- _About this exercise_: Go through the records and copy each line where the string "Penicillamine" occurs.

- _Task data_:
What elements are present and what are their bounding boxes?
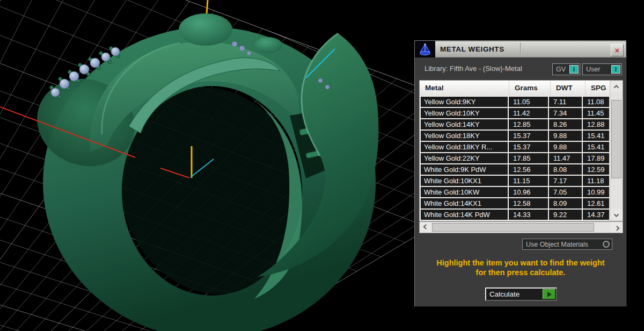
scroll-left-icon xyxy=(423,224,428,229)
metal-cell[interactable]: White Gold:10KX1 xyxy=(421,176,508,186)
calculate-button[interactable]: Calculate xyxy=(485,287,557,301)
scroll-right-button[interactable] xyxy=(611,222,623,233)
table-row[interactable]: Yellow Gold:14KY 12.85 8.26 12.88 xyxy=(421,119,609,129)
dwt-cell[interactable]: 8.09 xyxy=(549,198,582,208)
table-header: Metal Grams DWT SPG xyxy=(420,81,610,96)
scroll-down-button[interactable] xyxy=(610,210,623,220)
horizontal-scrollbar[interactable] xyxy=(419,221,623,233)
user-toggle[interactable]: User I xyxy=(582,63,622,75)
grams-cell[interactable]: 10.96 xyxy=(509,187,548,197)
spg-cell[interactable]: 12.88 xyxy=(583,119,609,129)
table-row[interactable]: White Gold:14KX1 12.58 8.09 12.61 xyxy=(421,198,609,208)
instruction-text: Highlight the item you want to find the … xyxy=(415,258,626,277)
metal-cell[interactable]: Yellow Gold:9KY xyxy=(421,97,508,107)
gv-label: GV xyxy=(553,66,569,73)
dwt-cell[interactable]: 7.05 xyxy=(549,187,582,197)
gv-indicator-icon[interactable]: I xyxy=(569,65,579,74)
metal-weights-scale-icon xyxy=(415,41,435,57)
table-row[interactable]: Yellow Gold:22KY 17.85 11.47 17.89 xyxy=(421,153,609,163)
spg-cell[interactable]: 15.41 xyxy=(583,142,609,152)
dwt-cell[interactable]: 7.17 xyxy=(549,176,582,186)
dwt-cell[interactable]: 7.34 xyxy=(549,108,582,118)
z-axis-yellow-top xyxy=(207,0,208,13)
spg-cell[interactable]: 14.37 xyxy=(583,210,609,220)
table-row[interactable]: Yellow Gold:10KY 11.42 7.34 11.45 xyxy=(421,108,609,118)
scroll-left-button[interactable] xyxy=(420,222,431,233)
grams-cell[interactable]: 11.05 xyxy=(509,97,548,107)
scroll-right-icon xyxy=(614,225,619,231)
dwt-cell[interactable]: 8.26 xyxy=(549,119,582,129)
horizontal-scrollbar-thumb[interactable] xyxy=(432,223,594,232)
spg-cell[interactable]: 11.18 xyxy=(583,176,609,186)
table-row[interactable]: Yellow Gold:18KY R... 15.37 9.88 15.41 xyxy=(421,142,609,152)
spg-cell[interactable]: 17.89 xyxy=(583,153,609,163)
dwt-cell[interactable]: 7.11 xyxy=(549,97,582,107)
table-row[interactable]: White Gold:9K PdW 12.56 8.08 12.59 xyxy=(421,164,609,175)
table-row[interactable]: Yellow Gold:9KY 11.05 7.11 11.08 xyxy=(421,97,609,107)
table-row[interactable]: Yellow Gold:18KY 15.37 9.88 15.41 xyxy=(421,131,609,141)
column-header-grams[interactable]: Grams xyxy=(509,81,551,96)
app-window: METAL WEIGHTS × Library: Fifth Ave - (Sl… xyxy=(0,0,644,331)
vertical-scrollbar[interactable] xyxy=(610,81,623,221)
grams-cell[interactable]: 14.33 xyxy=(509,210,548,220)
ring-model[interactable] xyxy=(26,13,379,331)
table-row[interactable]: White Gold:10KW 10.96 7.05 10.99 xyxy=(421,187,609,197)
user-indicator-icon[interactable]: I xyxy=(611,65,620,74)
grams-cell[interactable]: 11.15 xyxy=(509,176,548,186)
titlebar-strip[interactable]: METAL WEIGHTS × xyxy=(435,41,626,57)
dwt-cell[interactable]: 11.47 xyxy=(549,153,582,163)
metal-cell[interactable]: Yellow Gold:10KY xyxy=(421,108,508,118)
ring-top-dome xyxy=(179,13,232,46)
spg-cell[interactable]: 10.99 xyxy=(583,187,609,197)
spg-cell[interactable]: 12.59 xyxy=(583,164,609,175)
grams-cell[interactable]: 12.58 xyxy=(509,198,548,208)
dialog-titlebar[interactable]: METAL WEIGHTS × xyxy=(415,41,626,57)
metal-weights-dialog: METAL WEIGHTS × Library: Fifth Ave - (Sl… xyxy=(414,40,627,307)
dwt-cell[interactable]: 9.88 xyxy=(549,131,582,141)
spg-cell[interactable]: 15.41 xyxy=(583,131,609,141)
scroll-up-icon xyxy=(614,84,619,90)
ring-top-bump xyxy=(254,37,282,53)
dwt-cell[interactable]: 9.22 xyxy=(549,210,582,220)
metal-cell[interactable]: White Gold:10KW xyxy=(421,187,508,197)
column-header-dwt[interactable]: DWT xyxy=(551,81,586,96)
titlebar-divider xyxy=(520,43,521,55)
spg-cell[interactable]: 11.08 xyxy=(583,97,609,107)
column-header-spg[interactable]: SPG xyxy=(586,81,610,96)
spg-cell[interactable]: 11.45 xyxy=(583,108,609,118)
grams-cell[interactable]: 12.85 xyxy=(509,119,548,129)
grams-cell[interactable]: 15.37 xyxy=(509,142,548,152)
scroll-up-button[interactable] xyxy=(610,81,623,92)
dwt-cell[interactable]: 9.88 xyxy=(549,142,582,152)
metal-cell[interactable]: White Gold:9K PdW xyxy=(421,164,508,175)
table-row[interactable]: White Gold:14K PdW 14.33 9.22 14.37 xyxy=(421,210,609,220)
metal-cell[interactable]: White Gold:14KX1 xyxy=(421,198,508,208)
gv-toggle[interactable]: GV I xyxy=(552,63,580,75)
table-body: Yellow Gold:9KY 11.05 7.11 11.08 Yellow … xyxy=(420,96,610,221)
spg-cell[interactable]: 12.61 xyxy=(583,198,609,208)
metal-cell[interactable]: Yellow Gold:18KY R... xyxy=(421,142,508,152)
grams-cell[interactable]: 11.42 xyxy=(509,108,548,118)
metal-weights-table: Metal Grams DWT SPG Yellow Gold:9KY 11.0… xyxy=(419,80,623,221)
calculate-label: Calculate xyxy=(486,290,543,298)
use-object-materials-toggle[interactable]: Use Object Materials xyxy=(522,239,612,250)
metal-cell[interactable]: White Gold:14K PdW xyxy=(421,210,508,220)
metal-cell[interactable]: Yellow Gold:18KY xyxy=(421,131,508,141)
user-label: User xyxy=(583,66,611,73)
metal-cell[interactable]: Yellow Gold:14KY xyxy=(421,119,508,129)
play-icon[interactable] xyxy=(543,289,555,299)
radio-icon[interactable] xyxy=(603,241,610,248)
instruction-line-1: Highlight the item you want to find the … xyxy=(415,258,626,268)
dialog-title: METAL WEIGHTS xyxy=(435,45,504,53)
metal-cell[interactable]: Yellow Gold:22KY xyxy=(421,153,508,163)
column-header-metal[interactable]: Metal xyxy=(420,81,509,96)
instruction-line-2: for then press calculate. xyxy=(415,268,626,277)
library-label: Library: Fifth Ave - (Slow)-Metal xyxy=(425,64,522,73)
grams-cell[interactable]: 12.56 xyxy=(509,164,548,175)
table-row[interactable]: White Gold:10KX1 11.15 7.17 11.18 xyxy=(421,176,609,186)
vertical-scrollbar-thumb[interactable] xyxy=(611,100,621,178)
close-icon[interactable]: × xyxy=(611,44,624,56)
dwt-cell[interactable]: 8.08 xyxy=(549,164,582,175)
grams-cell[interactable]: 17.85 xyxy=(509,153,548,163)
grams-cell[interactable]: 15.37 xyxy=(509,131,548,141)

---

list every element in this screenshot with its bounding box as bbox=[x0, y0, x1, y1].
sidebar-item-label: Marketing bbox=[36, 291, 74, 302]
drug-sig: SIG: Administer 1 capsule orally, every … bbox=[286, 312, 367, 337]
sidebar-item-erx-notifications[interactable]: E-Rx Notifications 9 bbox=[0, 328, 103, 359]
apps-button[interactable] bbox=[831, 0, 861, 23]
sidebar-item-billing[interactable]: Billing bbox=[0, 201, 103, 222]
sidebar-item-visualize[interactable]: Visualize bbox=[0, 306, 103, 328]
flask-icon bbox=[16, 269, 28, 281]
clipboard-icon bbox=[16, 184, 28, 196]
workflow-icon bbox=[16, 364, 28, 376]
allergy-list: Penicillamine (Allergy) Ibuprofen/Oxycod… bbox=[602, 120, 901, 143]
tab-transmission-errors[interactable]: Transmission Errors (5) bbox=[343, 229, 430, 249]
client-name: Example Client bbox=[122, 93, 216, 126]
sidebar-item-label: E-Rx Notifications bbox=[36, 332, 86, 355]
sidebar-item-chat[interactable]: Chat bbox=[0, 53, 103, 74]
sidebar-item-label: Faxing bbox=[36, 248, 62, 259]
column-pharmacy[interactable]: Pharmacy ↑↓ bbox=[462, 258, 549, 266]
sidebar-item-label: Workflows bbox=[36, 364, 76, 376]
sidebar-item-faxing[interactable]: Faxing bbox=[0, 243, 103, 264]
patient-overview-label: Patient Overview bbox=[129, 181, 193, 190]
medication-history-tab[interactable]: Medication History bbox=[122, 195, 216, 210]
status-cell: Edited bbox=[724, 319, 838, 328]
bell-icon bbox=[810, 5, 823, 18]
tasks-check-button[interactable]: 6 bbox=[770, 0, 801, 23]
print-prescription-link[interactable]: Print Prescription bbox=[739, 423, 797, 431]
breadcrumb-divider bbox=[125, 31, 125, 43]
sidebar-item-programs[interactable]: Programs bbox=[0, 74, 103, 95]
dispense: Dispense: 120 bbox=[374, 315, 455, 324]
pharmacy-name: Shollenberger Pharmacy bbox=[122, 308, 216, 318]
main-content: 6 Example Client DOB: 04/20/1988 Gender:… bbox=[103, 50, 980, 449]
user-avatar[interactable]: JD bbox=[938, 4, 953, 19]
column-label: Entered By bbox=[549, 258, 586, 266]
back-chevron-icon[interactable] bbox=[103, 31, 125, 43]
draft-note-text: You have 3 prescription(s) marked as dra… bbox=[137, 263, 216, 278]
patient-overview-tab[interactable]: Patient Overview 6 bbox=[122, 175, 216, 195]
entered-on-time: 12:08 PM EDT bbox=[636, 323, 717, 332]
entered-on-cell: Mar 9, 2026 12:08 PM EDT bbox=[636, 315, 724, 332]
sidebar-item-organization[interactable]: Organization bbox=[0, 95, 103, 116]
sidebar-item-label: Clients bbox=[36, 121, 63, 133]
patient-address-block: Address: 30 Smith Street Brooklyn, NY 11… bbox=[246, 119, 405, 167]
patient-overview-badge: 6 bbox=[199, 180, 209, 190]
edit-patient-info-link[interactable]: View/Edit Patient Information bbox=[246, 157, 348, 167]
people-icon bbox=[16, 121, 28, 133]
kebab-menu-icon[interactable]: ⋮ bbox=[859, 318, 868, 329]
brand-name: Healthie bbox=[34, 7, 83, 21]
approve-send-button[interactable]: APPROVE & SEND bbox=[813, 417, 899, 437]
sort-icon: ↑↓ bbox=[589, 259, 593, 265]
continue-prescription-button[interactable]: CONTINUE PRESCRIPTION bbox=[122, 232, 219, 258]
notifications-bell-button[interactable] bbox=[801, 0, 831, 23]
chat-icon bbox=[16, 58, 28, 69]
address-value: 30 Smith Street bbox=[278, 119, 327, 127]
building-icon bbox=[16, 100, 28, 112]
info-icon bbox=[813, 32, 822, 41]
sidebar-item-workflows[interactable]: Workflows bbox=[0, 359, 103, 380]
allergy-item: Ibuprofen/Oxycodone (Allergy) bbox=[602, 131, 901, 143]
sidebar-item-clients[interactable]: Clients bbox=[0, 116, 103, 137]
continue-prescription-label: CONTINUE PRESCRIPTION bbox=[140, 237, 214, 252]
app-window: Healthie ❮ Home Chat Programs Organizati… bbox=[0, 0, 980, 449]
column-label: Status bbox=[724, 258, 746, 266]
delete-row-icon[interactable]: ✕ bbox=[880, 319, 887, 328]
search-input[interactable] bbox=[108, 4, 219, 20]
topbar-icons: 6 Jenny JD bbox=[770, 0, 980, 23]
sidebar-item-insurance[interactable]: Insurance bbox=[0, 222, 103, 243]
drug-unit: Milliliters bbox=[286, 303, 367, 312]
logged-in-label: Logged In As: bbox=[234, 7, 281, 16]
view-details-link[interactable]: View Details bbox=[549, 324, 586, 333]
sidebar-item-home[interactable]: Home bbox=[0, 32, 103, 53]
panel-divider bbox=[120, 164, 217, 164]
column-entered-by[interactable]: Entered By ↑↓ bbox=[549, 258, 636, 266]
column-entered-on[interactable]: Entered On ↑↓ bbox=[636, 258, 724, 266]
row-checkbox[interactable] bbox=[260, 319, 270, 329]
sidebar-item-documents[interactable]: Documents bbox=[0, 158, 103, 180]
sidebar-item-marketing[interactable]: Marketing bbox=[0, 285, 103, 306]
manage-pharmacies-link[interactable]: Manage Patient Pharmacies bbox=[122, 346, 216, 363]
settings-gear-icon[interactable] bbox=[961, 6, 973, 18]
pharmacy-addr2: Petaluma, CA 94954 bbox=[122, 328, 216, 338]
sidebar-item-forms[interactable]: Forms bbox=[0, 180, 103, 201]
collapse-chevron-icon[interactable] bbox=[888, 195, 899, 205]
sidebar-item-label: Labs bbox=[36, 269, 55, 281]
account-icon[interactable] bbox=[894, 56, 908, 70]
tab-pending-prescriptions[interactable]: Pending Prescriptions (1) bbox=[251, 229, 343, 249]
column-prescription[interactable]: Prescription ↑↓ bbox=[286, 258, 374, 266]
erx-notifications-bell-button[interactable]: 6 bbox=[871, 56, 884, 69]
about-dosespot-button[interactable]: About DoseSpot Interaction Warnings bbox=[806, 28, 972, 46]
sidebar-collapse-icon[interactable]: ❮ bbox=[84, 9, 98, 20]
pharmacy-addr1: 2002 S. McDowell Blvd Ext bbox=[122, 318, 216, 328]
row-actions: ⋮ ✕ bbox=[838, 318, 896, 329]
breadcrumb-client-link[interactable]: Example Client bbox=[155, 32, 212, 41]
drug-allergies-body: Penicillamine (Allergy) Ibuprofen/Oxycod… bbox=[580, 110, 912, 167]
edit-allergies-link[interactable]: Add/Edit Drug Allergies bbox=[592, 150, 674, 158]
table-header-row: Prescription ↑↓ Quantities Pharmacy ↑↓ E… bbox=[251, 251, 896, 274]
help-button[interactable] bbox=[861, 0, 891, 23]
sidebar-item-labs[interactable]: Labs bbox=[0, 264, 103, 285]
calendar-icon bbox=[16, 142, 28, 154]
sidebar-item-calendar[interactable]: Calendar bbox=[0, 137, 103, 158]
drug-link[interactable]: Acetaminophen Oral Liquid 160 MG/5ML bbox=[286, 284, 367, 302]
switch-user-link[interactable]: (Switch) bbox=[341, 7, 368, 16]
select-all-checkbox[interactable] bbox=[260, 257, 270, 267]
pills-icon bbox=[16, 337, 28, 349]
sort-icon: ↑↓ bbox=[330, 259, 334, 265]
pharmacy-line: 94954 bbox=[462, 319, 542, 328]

- _Answer for the task_:
allergy-list: Penicillamine (Allergy) Ibuprofen/Oxycod… bbox=[602, 120, 901, 143]
drug-allergies-body: Penicillamine (Allergy) Ibuprofen/Oxycod… bbox=[580, 110, 912, 167]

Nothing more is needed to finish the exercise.